I would be lying if I tell you that I'm not dreaming for my prince charming. After all, it's almost the fundamental reason that I'm gay. Good looking, tanned and muscular body, caring, nice house, nice car, and the list goes on...
More Thoughts for the Sleepless Night
While knowing it is impossible to have such person in my life, it is, still, a dream.
But the most contradicting part is that, how is it possible for me to even have a chance to love and be loved when I do not come out?
The main reason for me not coming out is my mother. I just don't want to disappoint her. I can't imagine how heartbroken she can get if she knows I'm gay.
So the problem is, is there a bulletproof way to pursue my dream of prince charming without letting my mother know in any way? I don't think so.
To pursue my prince charming dream, I will have to come out in person, and get into the real life gay community. The world is not that big when you think it is. Coincidence happens. I can't neglect the possibility of my friends get to know that I'm gay from someone, and eventually my family gets to know that I'm gay from my friends or my friends' friends or my friends' family etc.

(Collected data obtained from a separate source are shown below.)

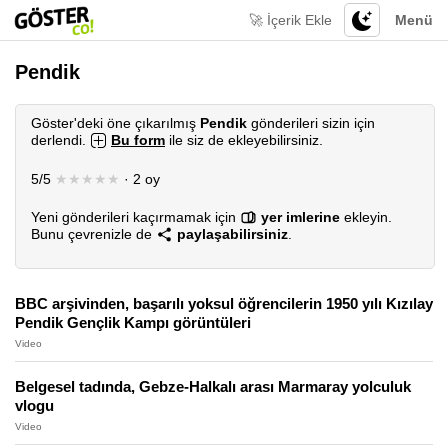
🚀 İçerik Ekle
Menü
Pendik
Göster'deki öne çıkarılmış
Pendik
gönderileri sizin için
derlendi.
Bu form
ile siz de ekleyebilirsiniz.
5/5
★★★★★
· 2 oy
Yeni gönderileri kaçırmamak için
yer imlerine
ekleyin.
Bunu çevrenizle de
paylaşabilirsiniz
.
BBC arşivinden, başarılı yoksul öğrencilerin 1950 yılı Kızılay
Pendik Gençlik Kampı görüntüleri
Video
Belgesel tadında, Gebze-Halkalı arası Marmaray yolculuk
vlogu
Video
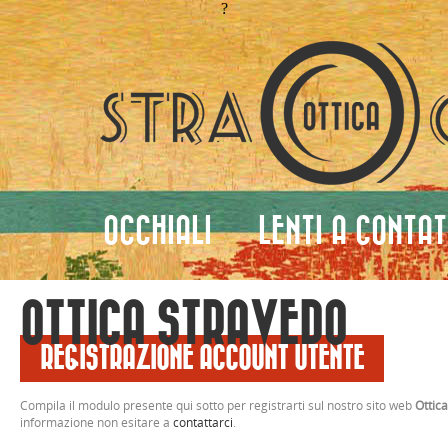
?
OCCHIALI
LENTI A CONTA
OTTICA STRAVEDO
REGISTRAZIONE ACCOUNT UTENTE
Compila il modulo presente qui sotto per registrarti sul nostro sito web
Ottic
informazione non esitare a
contattarci
.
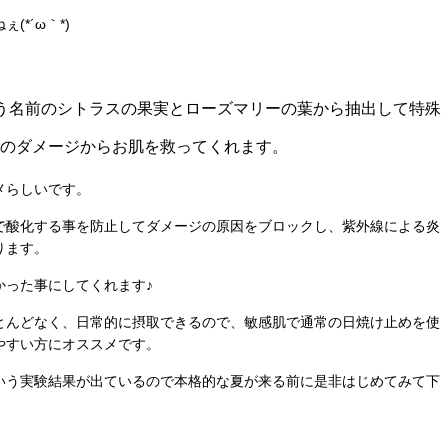
*´ω｀*)
う名前のシトラスの果実とローズマリーの葉から抽出して特殊
のダメージからお肌を救ってくれます。
メらしいです。
で酸化する事を防止してダメージの原因をブロックし、紫外線による炎
ります。
かった事にしてくれます♪
とんどなく、日常的に摂取できるので、敏感肌で通常の日焼け止めを使
やすい方にオススメです。
いう実験結果が出ているので本格的な夏が来る前に是非はじめてみて下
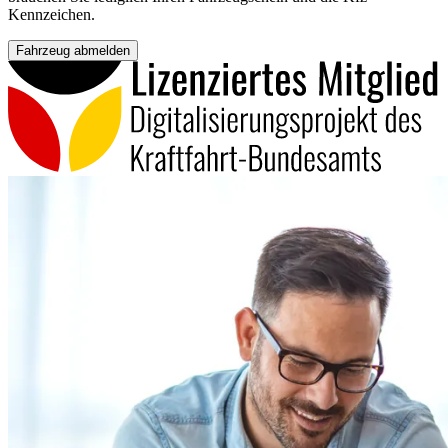
Kennzeichen.
Fahrzeug abmelden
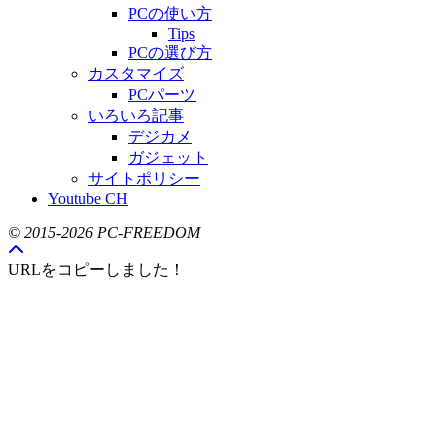
PCの使い方
Tips
PCの選び方
カスタマイズ
PCパーツ
いろいろ記事
デジカメ
ガジェット
サイトポリシー
Youtube CH
© 2015-2026 PC-FREEDOM
URLをコピーしました！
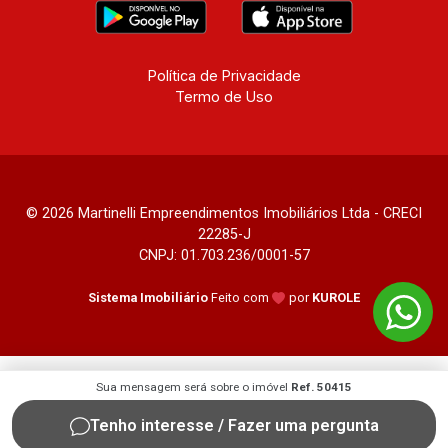
Política de Privacidade
Termo de Uso
© 2026 Martinelli Empreendimentos Imobiliários Ltda - CRECI
22285-J
CNPJ: 01.703.236/0001-57
Sistema Imobiliário
Feito com
por
KUROLE
Sua mensagem será sobre o imóvel
Ref. 50415
Tenho interesse / Fazer uma pergunta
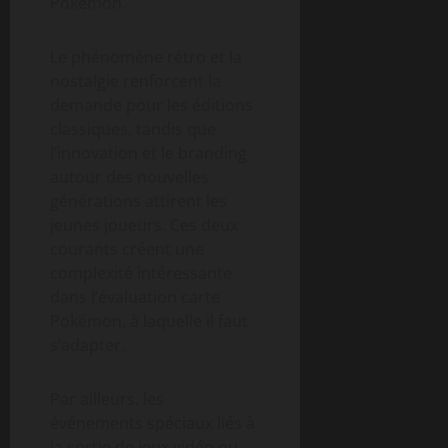
Pokémon.
Le phénomène rétro et la
nostalgie renforcent la
demande pour les éditions
classiques, tandis que
l’innovation et le branding
autour des nouvelles
générations attirent les
jeunes joueurs. Ces deux
courants créent une
complexité intéressante
dans l’évaluation carte
Pokémon, à laquelle il faut
s’adapter.
Par ailleurs, les
événements spéciaux liés à
la sortie de jeux vidéo ou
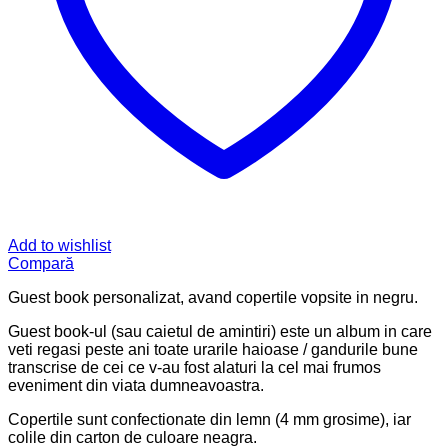
Add to wishlist
Compară
Guest book personalizat, avand copertile vopsite in negru.
Guest book-ul (sau caietul de amintiri) este un album in care
veti regasi peste ani toate urarile haioase / gandurile bune
transcrise de cei ce v-au fost alaturi la cel mai frumos
eveniment din viata dumneavoastra.
Copertile sunt confectionate din lemn (4 mm grosime), iar
colile din carton de culoare neagra.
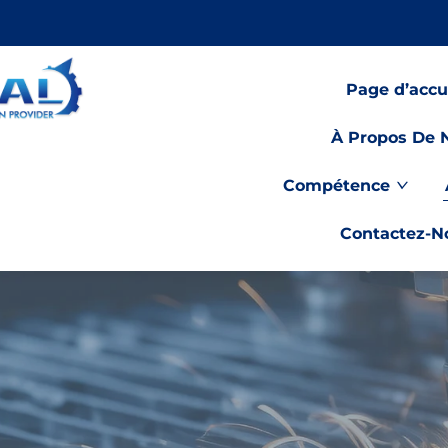
Page d’accu
À Propos De 
Compétence
Contactez-N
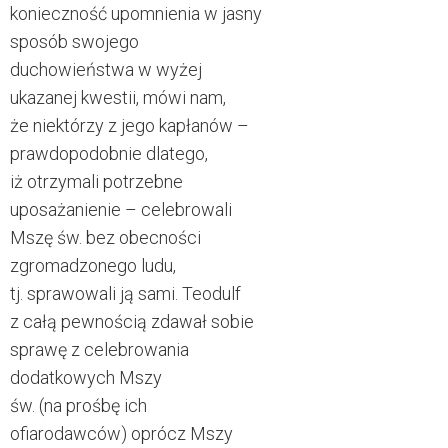
konieczność upomnienia w jasny
sposób swojego
duchowieństwa w wyżej
ukazanej kwestii, mówi nam,
że niektórzy z jego kapłanów –
prawdopodobnie dlatego,
iż otrzymali potrzebne
uposażanienie – celebrowali
Mszę św. bez obecności
zgromadzonego ludu,
tj. sprawowali ją sami. Teodulf
z całą pewnością zdawał sobie
sprawę z celebrowania
dodatkowych Mszy
św. (na prośbę ich
ofiarodawców) oprócz Mszy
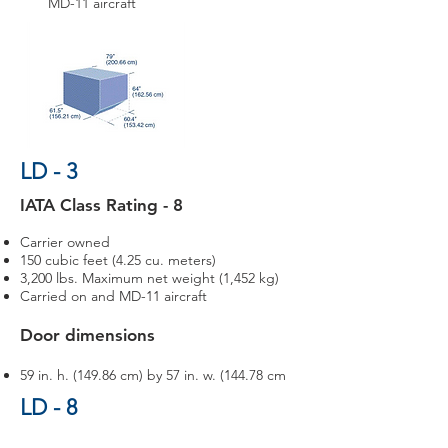
MD-11 aircraft
LD - 3
IATA Class Rating - 8
Carrier owned
150 cubic feet (4.25 cu. meters)
3,200 lbs. Maximum net weight (1,452 kg)
Carried on and MD-11 aircraft
Door dimensions
59 in. h. (149.86 cm) by 57 in. w. (144.78 cm
LD - 8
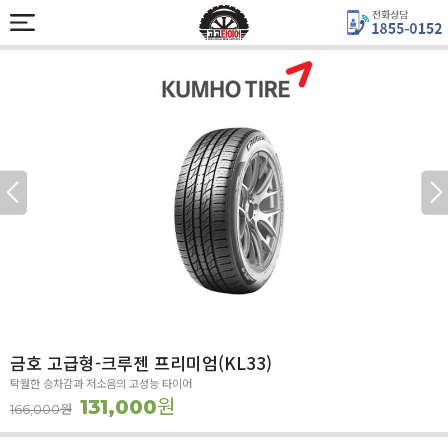
금호 고급형-크루젠 프리미엄(KL33)
탁월한 승차감과 저소음의 고성능 타이어
원
131,000
원
166,000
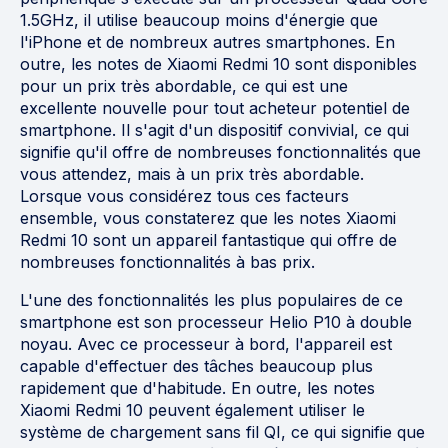
1.5GHz, il utilise beaucoup moins d'énergie que
l'iPhone et de nombreux autres smartphones. En
outre, les notes de Xiaomi Redmi 10 sont disponibles
pour un prix très abordable, ce qui est une
excellente nouvelle pour tout acheteur potentiel de
smartphone. Il s'agit d'un dispositif convivial, ce qui
signifie qu'il offre de nombreuses fonctionnalités que
vous attendez, mais à un prix très abordable.
Lorsque vous considérez tous ces facteurs
ensemble, vous constaterez que les notes Xiaomi
Redmi 10 sont un appareil fantastique qui offre de
nombreuses fonctionnalités à bas prix.
L'une des fonctionnalités les plus populaires de ce
smartphone est son processeur Helio P10 à double
noyau. Avec ce processeur à bord, l'appareil est
capable d'effectuer des tâches beaucoup plus
rapidement que d'habitude. En outre, les notes
Xiaomi Redmi 10 peuvent également utiliser le
système de chargement sans fil QI, ce qui signifie que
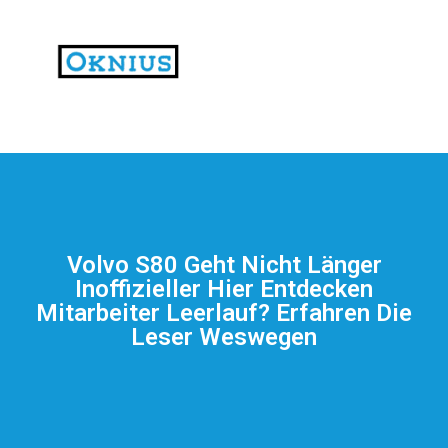
На
тематических
сайтах
пользователи
делятся
Volvo S80 Geht Nicht Länger
впечатлениями
Inoffizieller Hier Entdecken
от
Mitarbeiter Leerlauf? Erfahren Die
разных
Leser Weswegen
проектов.
Они
оценивают
скорость
загрузки,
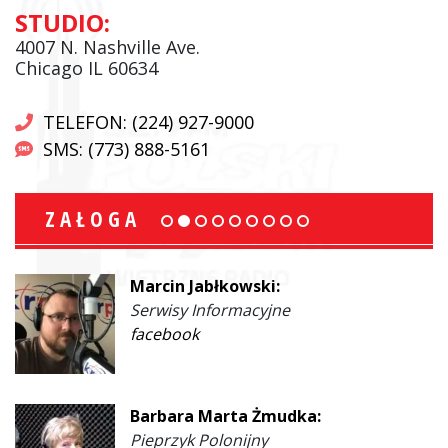
STUDIO:
4007 N. Nashville Ave.
Chicago IL 60634
TELEFON: (224) 927-9000
SMS: (773) 888-5161
ZAŁOGA
Marcin Jabłkowski:
Serwisy Informacyjne
facebook
Barbara Marta Żmudka:
Pieprzyk Polonijny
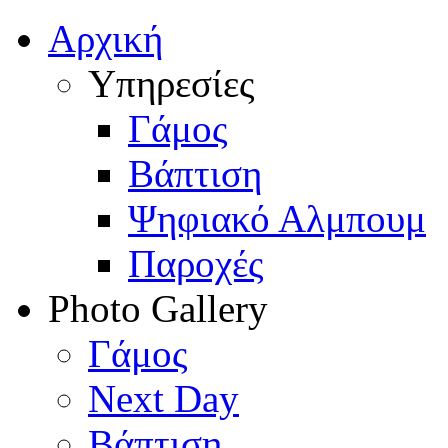
Αρχική
Υπηρεσίες
Γάμος
Βάπτιση
Ψηφιακό Αλμπουμ
Παροχές
Photo Gallery
Γάμος
Next Day
Βάπτιση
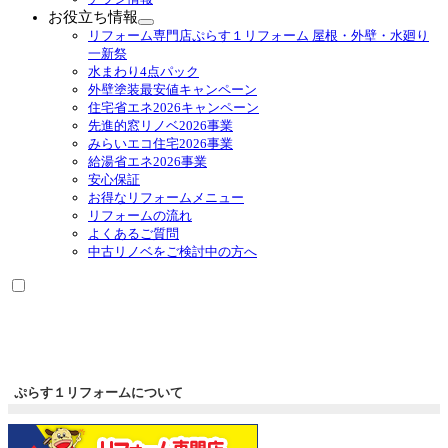
メ
お役立ち情報
ニ
サ
リフォーム専門店ぷらす１リフォーム 屋根・外壁・水廻り
ュ
ブ
一新祭
ー
メ
水まわり4点パック
を
ニ
外壁塗装最安値キャンペーン
展
ュ
住宅省エネ2026キャンペーン
開
ー
先進的窓リノベ2026事業
を
みらいエコ住宅2026事業
展
給湯省エネ2026事業
開
安心保証
お得なリフォームメニュー
リフォームの流れ
よくあるご質問
中古リノベをご検討中の方へ
ぷらす１リフォームについて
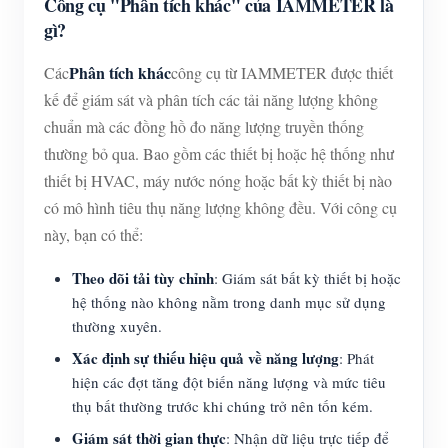
Công cụ "Phân tích khác" của IAMMETER là
gì?
Phân tích khác
Các
công cụ từ IAMMETER được thiết
kế để giám sát và phân tích các tải năng lượng không
chuẩn mà các đồng hồ đo năng lượng truyền thống
thường bỏ qua. Bao gồm các thiết bị hoặc hệ thống như
thiết bị HVAC, máy nước nóng hoặc bất kỳ thiết bị nào
có mô hình tiêu thụ năng lượng không đều. Với công cụ
này, bạn có thể:
Theo dõi tải tùy chỉnh
: Giám sát bất kỳ thiết bị hoặc
hệ thống nào không nằm trong danh mục sử dụng
thường xuyên.
Xác định sự thiếu hiệu quả về năng lượng
: Phát
hiện các đợt tăng đột biến năng lượng và mức tiêu
thụ bất thường trước khi chúng trở nên tốn kém.
Giám sát thời gian thực
: Nhận dữ liệu trực tiếp để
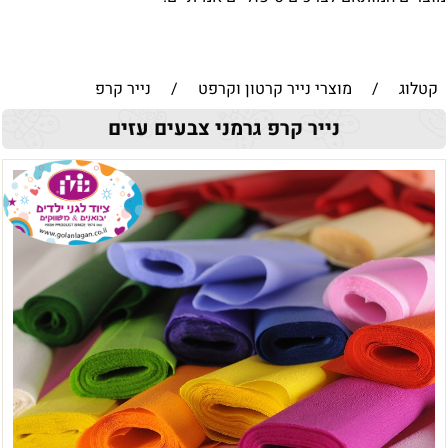
קטלוג
/
מוצרי נייר קרטון וקרפט
/
נייר קרפ
נייר קרפ גרמני צבעים עזים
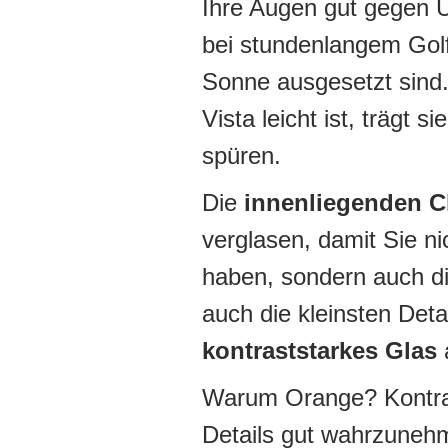
Ihre Augen gut gegen U
bei stundenlangem Golf
Sonne ausgesetzt sind
Vista leicht ist, trägt
spüren.
Die
innenliegenden C
verglasen, damit Sie ni
haben, sondern auch d
auch die kleinsten Deta
kontraststarkes Glas
a
Warum Orange? Kontrast
Details gut wahrzunehm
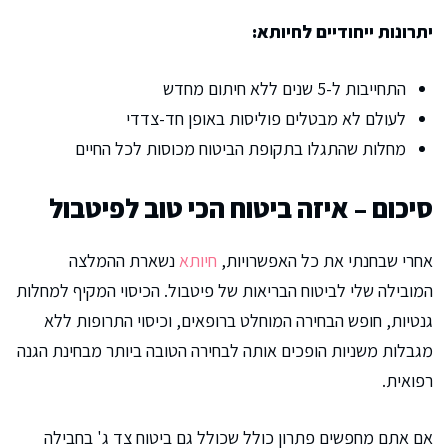
יתרונות ייחודיים לחיותא:
התחייבות ל-5 שנים ללא חיתום מחדש
לעולם לא מבטלים פוליסות באופן חד-צדדי
מחלות שהתגלו בתקופת הביטוח מכוסות לכל החיים
סיכום – איזה ביטוח הכי טוב לפיטבול
אחרי שבחנתי את כל האפשרויות,
חיותא
נשארת ההמלצה
המובילה שלי לביטוח הבריאות של פיטבול. הכיסוי המקיף למחלות
גנטיות, חופש הבחירה המוחלט ברופאים, וכיסוי התרופות ללא
מגבלות משניות הופכים אותה לבחירה הטובה ביותר מבחינת הגנה
רפואית.
אם אתם מחפשים פתרון כולל שכולל גם ביטוח צד ג' בחבילה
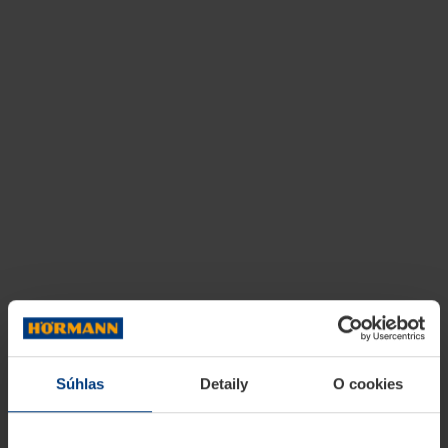
Súhlas
Detaily
O cookies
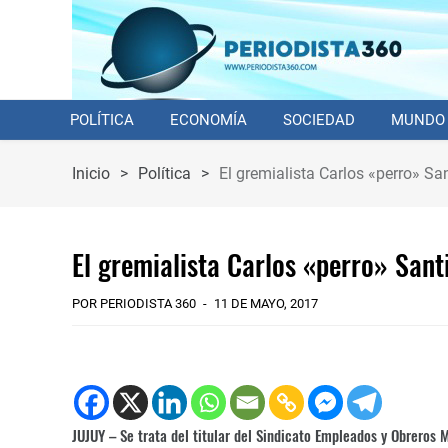
POLÍTICA
ECONOMÍA
SOCIEDAD
MUNDO
Inicio
>
Política
>
El gremialista Carlos «perro» Sa
El gremialista Carlos «perro» Sant
POR PERIODISTA 360
11 DE MAYO, 2017
JUJUY – Se trata del titular del Sindicato Empleados y Obreros M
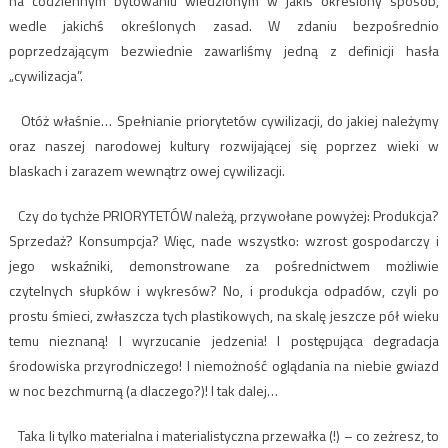
na codziennym bytowaniu wiedzionym w jakiś określony sposób,
wedle jakichś określonych zasad. W zdaniu bezpośrednio
poprzedzającym bezwiednie zawarliśmy jedną z definicji hasła
„cywilizacja”.
Otóż właśnie… Spełnianie priorytetów cywilizacji, do jakiej należymy
oraz naszej narodowej kultury rozwijającej się poprzez wieki w
blaskach i zarazem wewnątrz owej cywilizacji.
Czy do tychże PRIORYTETÓW należą, przywołane powyżej: Produkcja?
Sprzedaż? Konsumpcja? Więc, nade wszystko: wzrost gospodarczy i
jego wskaźniki, demonstrowane za pośrednictwem możliwie
czytelnych słupków i wykresów? No, i produkcja odpadów, czyli po
prostu śmieci, zwłaszcza tych plastikowych, na skalę jeszcze pół wieku
temu nieznaną! I wyrzucanie jedzenia! I postępująca degradacja
środowiska przyrodniczego! I niemożność oglądania na niebie gwiazd
w noc bezchmurną (a dlaczego?)! I tak dalej…
Taka li tylko materialna i materialistyczna przewałka (!) – co zeżresz, to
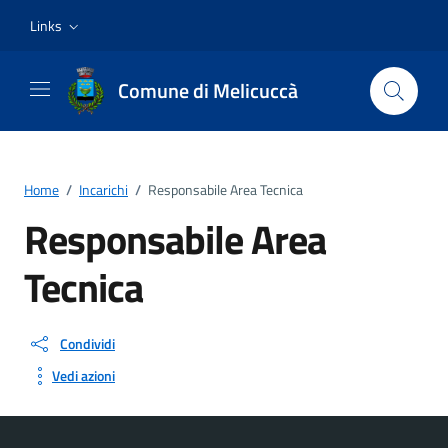
Vai ai contenuti
Vai al footer
Links
Comune di Melicuccà
Home
/
Incarichi
/
Responsabile Area Tecnica
Responsabile Area
Tecnica
Condividi
Vedi azioni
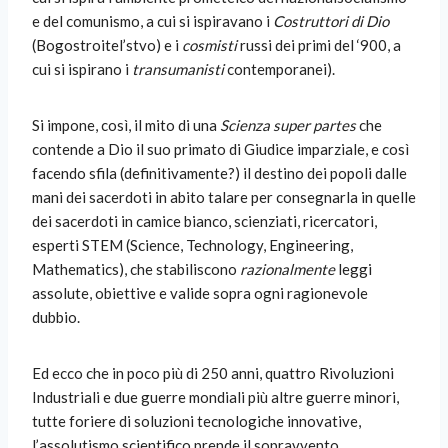
e del comunismo, a cui si ispiravano i
Costruttori di Dio
(Bogostroitel’stvo) e i
cosmisti
russi dei primi del ‘900, a
cui si ispirano i
transumanisti
contemporanei).
Si impone, così, il mito di una
Scienza super partes
che
contende a Dio il suo primato di Giudice imparziale, e così
facendo sfila (definitivamente?) il destino dei popoli dalle
mani dei sacerdoti in abito talare per consegnarla in quelle
dei sacerdoti in camice bianco, scienziati, ricercatori,
esperti STEM (Science, Technology, Engineering,
Mathematics), che stabiliscono
razionalmente
leggi
assolute, obiettive e valide sopra ogni ragionevole
dubbio.
Ed ecco che in poco più di 250 anni, quattro Rivoluzioni
Industriali e due guerre mondiali più altre guerre minori,
tutte foriere di soluzioni tecnologiche innovative,
l’assolutismo scientifico prende il sopravvento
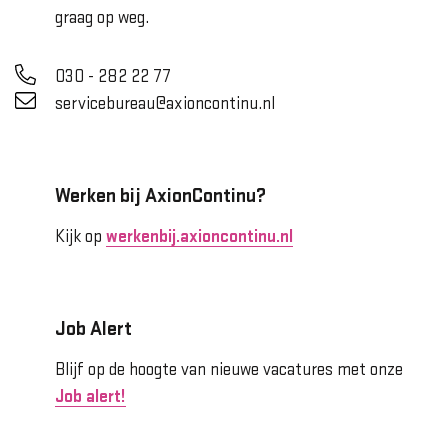
graag op weg.
030 - 282 22 77
servicebureau@axioncontinu.nl
Werken bij AxionContinu?
Kijk op
werkenbij.axioncontinu.nl
Job Alert
Blijf op de hoogte van nieuwe vacatures met onze
Job alert!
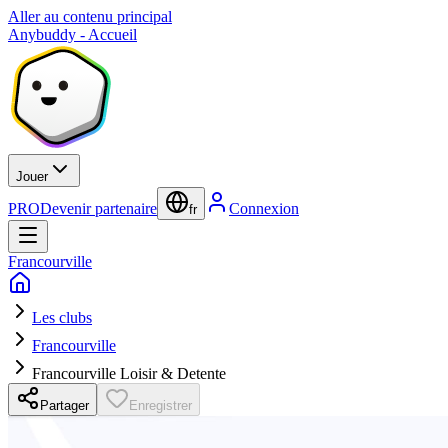
Aller au contenu principal
Anybuddy - Accueil
Jouer
PRO
Devenir partenaire
Connexion
fr
Francourville
Les clubs
Francourville
Francourville Loisir & Detente
Partager
Enregistrer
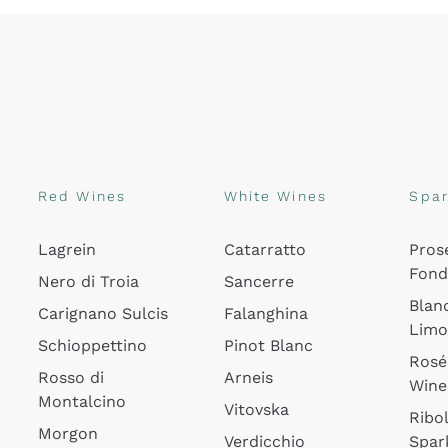
Red Wines
White Wines
Spar
Lagrein
Catarratto
Pros
Fon
Nero di Troia
Sancerre
Blan
Carignano Sulcis
Falanghina
Lim
Schioppettino
Pinot Blanc
Rosé
Rosso di
Arneis
Wine
Montalcino
Vitovska
Ribol
Morgon
Verdicchio
Spar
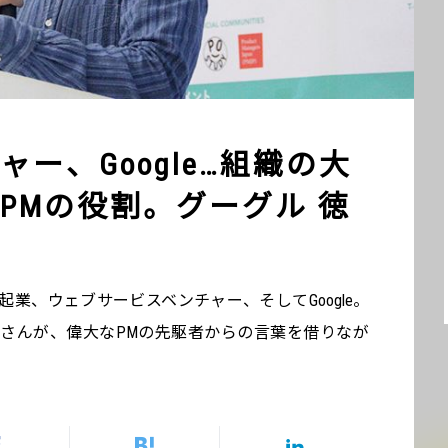
ー、Google…組織の大
PMの役割。グーグル 徳
業、ウェブサービスベンチャー、そしてGoogle。
さんが、偉大なPMの先駆者からの言葉を借りなが
。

I know my way of thinking is utterly stupid and I can't wish for anything if I'm holding up on this. But my mind is really not capable enough to come out with a better way of reasoning.
Another thing is the almost non-existent possibility of meeting the prince charming, esp. when it is more likely for me to meet gay people who want to have no-strings attached-relationships. Even if I can get into a proper relationship, it is less likely for it to last long in gay community.
That's roughly what I think on myself being gay. I could be wrong with my perception and way of reasoning. If you are reading this, please leave some advice or comments. Your views can be useful for me. Thanks.